Former employees and their allies are pushing back—potentially legally—against Watt’s claims of a criminal conspiracy. They cite an internal BrewDog culture review completed in December 2021 by the consulting firm Wiser, which found that “former employees had more negative perceptions [than current employees], but wanted to use them for good.”
Hospitality consultancy Hand & Heart—which launched an Affected Workers Platform in conjunction with Punks With Purpose—states that it is providing “legal support to those who feel they have been falsely accused of criminal activity or their involvement has been purposefully misrepresented.” This includes covering financial costs for legal aid. Hand & Heart’s managing director Kate Bailey says no registrant with the Affected Workers Program nor any founding member or spokesperson for Punks With Purpose has been made aware of civil or criminal legal action pending against them.

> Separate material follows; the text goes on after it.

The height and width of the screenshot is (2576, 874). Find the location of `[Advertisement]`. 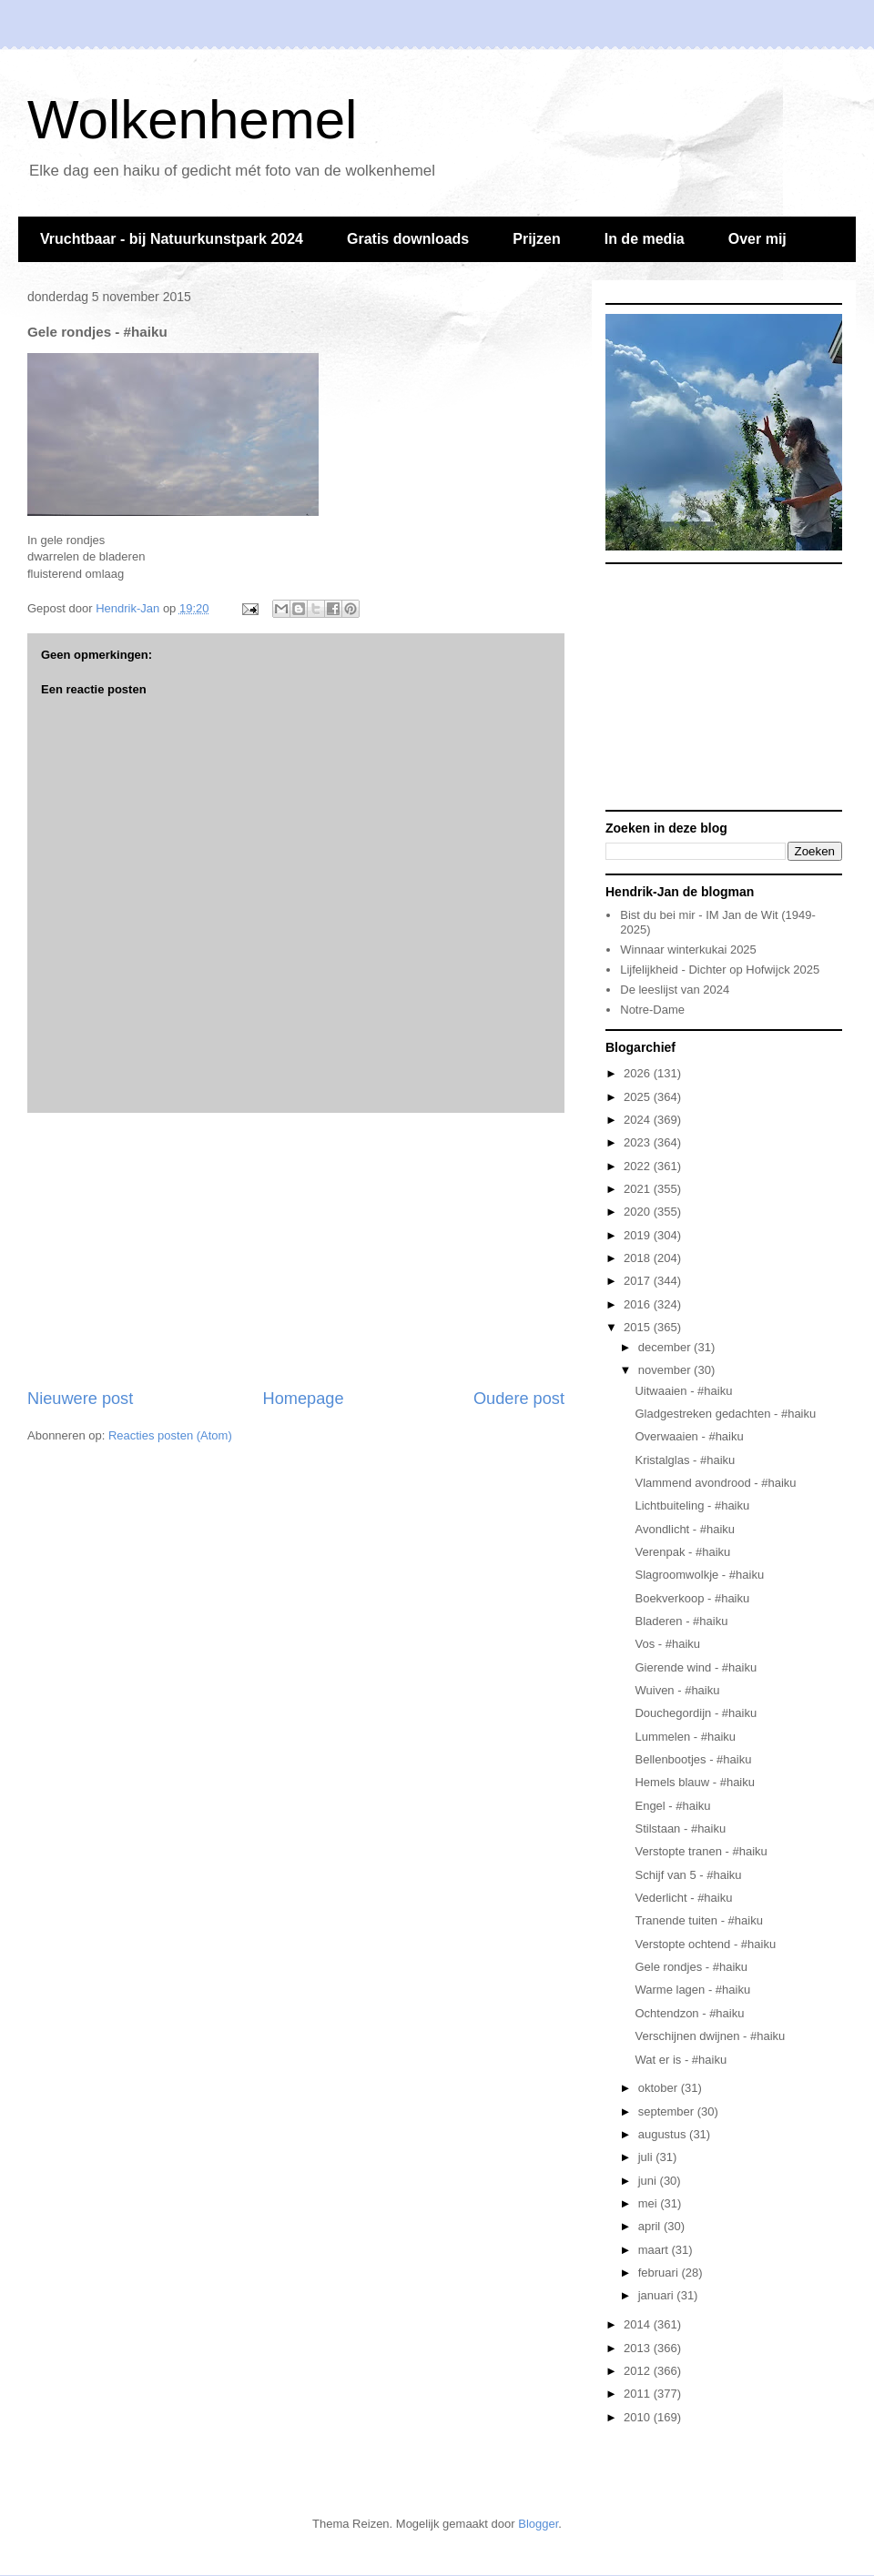

[Advertisement] is located at coordinates (295, 1250).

For all of the controversy surrounding Watt and BrewDog, the company still has vocal proponents. They defend and reassure Watt in the comments of his LinkedIn post, and say they continue to buy the company’s beer. Patrick Cooley and Marc Bona, reporters for the Columbus Dispatch and cleveland.com, respectively, say they’ve seen no drop-off in the popularity of the BrewDog bars and pubs in those cities.
“I tried to stop by [BrewDog Outpost Cleveland] in mid-December but it was so crowded as I drove by I bagged it to err on the side of COVID caution,” Bona writes in an email.
Former BrewDog employees have been clear in recent weeks about how damaging Watt’s characterization of them has been. One former employee, a member of Punks With Purpose, tweeted on March 14: “I was frightened because I knew BrewDog, and their founder, would use any underhanded tactics that they had available to undermine and silence us.”
But Watt and BrewDog’s reputations are also on the line. As the company seeks future investors to fund its growth, the threat of aggressive and defensive legal action does little to encourage confidence.